I feel that it is going to be very difficult to find any case where an argument with this structure is rationally compelling. Premise 1 needs to be qualified, even though this threatens to undermine the whole argument. Meanwhile, one of the other premises is always likely to be false, or else the premises cannot be stated truthfully and simultaneously, without equivocation. Those pesky premises just won’t sit still.

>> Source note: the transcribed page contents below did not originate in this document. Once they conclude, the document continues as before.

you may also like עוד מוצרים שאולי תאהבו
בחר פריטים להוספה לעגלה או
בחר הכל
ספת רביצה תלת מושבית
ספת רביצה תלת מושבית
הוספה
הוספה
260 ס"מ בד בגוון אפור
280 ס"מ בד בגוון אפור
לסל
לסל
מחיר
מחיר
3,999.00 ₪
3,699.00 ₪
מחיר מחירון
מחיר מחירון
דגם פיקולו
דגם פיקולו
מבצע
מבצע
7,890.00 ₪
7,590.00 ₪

…seems perfectly sound. The construction of the argument and the reasons for it failure to provide a rationally compelling solution do look to rule out the possibility of using this, or a similarly structured argument, as a basis for a rational assertion that homsoexuality should be considered to be wrong and, therefore, a ’social-ill’. Only if the condition that is ‘threatened’ by homosexuality is reinforced by or predicated upon a belief about homosexuality that is, itself, negative and that supports the contention that homosexuality is wrong or unnatural can both the second and third premises be simultaneously true without equivocation.

Where does all this lead?

Well, first to the conclusion that Lord Tebbit’s hypothetical ‘thoughful atheist’ who believes that homosexuality is a social ill does not exist, there being no exclusively rational pathway that might lead such a thoughtful atheist to that particular conclusion, at least not in our own culture. A rational background condition that would lead to such a conclusion could exist only in extreme conditions, either in a population with a very low degree of genetic diversity or an extreme scarcity of males or females such that a conscious choice not to reproduce would threaten the viability of that population.

As for the ‘thoughtful agnostic’, there is a pathway they could follow to such a conclusion - the could take the view that in the absence of a definite position on the existence of god, the safest long term option would be to accept precepts of religious morality as a hedge against the possibility that, on dying, they discover there is a god.

But such a pathway is not a rational one as not only does it entail the acceptance of an irrational belief on a very thin premise but it also presupposes that there is an equal chance of either outcome (there is a god or there isn’t a god) being true when, in reality, the evidence we have suggests that the probability of god existing is so small as to be almost neglible (as for why that is the case, you’ll have to read Dawkins’ ‘The God Delusion’) - so I guess our ‘thoughful agnostic’ is not quite so thoughtful as Lord Tebbit suggests.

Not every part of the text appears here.